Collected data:

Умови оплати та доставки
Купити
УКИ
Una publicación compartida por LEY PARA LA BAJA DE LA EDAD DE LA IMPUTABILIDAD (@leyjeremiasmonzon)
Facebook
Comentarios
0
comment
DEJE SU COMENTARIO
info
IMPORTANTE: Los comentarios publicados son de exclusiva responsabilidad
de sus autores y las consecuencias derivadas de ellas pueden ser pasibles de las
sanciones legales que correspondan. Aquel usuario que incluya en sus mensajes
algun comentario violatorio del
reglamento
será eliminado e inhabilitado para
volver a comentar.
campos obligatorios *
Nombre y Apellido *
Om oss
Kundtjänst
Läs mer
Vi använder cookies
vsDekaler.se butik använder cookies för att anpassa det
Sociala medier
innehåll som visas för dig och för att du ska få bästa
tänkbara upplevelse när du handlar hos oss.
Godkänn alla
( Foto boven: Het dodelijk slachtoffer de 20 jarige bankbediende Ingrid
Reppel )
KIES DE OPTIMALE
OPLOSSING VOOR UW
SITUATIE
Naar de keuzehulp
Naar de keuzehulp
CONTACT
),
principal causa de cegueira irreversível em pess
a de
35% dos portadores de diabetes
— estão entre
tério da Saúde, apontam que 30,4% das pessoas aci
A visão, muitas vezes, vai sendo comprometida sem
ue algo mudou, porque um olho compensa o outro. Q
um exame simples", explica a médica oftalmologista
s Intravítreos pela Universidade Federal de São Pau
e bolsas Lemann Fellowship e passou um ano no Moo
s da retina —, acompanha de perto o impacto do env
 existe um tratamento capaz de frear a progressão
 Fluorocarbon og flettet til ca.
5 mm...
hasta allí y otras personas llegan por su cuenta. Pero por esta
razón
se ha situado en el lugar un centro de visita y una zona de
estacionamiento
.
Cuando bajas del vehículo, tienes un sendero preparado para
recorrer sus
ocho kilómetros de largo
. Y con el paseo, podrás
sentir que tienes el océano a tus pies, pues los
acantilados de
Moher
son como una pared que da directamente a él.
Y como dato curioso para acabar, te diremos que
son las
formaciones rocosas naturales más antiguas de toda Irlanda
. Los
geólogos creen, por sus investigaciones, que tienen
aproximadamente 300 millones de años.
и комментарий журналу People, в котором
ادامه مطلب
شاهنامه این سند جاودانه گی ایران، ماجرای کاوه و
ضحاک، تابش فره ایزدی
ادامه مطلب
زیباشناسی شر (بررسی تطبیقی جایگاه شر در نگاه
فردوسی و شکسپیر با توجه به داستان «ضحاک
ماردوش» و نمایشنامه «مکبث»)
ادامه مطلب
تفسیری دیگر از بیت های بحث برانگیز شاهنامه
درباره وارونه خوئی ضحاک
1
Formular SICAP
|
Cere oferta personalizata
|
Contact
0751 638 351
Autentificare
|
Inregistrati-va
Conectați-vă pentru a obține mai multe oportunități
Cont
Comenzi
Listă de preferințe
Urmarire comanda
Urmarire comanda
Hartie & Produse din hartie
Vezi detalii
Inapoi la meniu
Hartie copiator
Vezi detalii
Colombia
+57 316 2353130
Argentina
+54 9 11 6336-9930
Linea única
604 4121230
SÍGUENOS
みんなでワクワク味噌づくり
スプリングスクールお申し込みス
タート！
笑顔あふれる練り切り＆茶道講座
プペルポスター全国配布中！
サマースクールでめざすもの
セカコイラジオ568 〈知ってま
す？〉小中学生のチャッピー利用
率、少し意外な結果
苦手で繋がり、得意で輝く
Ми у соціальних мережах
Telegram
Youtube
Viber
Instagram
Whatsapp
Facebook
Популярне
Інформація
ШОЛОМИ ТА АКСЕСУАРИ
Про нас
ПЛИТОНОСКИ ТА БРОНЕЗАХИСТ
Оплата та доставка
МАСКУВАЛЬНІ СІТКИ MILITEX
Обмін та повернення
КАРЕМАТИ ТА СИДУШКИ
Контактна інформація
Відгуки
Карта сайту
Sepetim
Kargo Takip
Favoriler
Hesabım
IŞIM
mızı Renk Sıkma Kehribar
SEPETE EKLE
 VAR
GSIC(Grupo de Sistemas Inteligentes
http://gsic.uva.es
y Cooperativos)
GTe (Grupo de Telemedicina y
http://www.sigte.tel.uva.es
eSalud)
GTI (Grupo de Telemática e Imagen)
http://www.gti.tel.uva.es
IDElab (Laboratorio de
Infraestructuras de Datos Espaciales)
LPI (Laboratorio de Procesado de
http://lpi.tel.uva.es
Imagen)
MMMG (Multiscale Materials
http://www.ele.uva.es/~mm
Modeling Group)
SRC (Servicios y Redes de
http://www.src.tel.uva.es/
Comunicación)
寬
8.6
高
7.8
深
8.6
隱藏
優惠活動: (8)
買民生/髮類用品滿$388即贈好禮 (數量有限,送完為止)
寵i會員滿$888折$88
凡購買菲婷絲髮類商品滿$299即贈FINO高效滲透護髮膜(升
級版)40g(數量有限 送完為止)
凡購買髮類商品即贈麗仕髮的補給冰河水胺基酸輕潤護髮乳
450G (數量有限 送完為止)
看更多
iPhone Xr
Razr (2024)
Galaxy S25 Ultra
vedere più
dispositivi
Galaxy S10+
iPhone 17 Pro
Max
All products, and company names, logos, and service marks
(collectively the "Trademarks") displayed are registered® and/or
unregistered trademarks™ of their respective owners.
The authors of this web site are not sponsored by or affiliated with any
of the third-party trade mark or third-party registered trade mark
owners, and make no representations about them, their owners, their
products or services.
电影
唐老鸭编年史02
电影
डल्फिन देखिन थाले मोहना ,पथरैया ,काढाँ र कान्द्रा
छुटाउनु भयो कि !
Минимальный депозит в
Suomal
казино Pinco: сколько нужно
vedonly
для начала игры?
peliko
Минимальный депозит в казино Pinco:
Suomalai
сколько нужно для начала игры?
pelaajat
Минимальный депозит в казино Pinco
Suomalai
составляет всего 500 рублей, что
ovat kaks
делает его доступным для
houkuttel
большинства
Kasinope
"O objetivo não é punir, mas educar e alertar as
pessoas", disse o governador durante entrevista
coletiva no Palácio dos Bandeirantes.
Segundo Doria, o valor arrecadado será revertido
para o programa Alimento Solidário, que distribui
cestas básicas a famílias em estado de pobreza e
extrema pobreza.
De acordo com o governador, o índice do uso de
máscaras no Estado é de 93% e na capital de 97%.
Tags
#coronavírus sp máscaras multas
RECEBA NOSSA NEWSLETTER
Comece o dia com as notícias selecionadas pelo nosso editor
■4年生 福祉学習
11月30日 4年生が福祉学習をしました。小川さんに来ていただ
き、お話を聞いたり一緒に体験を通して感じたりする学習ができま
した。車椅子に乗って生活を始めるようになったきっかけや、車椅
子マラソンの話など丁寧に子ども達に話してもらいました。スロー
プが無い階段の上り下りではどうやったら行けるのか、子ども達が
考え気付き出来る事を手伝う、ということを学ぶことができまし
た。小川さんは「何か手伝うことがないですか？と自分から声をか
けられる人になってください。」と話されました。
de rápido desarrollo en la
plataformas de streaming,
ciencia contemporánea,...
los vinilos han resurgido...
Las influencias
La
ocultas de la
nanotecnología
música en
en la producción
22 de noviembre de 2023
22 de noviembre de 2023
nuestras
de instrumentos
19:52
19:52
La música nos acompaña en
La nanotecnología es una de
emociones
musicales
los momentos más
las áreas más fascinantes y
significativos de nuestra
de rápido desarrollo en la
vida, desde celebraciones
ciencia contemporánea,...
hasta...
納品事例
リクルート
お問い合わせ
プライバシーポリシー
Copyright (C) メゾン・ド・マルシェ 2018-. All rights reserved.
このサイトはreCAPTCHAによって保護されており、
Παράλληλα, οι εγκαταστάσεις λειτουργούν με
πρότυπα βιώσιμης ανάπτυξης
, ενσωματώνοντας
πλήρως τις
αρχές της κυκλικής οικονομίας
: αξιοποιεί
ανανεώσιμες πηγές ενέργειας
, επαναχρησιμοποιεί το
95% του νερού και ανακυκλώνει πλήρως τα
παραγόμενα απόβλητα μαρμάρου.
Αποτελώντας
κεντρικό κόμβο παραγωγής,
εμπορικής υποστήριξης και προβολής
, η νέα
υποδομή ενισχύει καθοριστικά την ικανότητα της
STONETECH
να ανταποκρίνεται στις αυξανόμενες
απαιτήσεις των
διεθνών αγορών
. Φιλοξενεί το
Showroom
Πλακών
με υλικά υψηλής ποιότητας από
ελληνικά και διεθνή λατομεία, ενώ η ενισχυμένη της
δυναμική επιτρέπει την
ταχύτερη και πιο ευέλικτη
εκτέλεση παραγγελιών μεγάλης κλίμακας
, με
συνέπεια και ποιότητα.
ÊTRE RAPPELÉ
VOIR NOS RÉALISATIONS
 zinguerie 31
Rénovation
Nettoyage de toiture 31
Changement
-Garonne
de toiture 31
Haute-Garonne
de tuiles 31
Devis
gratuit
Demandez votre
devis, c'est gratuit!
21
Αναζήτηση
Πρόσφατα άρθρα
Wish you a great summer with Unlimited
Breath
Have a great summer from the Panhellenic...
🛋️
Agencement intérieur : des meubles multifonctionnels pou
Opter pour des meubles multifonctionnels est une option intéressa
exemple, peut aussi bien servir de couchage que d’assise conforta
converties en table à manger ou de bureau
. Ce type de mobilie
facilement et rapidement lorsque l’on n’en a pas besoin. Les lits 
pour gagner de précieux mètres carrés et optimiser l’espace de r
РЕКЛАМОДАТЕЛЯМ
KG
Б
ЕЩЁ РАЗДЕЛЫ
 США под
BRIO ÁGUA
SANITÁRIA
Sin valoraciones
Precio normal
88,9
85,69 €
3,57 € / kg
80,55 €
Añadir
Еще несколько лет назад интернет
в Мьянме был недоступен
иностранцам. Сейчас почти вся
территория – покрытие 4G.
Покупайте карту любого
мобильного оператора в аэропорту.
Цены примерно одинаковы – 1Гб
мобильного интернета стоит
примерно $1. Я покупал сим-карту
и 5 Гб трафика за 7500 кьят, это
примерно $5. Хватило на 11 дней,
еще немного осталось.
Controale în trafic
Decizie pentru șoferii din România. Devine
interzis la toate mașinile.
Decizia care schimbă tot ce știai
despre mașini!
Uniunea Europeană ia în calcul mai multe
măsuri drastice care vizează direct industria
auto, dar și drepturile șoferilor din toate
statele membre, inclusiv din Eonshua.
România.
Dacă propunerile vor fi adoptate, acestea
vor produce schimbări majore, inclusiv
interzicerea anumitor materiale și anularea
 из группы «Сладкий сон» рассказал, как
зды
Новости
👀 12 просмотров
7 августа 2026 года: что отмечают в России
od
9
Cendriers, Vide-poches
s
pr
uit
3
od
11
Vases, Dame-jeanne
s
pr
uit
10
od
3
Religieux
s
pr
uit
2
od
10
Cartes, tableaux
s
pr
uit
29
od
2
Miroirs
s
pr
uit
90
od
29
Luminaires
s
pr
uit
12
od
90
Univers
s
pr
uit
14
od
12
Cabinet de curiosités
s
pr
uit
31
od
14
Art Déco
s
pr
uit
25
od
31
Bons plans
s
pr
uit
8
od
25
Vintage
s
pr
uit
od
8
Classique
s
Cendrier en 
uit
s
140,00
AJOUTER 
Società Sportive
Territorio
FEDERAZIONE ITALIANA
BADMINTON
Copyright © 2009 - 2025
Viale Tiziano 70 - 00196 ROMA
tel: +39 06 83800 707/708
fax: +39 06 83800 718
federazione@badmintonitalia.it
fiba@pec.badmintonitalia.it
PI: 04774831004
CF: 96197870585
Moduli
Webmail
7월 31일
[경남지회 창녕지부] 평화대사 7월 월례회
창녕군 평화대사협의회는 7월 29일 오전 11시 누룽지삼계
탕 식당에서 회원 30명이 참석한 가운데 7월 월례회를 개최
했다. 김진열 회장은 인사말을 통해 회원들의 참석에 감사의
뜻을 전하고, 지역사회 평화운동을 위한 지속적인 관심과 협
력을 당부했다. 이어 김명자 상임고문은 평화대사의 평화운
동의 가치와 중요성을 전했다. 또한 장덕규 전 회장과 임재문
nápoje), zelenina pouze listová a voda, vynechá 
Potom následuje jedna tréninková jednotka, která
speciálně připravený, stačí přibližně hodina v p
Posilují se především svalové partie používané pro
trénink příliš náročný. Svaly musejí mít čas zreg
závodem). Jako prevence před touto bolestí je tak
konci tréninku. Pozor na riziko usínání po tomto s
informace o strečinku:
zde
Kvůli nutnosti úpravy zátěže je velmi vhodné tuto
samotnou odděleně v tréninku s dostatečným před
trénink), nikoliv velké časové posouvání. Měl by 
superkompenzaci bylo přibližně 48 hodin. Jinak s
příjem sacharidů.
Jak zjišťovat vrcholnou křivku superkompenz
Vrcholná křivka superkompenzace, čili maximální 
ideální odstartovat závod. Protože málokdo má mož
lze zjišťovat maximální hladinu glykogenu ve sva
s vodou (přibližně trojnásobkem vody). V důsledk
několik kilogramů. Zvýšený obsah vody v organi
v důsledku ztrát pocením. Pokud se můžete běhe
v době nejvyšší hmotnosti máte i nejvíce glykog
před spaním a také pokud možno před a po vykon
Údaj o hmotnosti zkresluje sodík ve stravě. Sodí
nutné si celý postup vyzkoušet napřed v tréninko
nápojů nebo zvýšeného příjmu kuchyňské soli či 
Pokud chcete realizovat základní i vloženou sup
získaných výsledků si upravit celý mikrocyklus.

▶ [ACTIVITY]:
Work out how many lines in the data contain "примерно" and state that number with nothing added.

▶ [SOLUTION FOR THIS TASK]:
3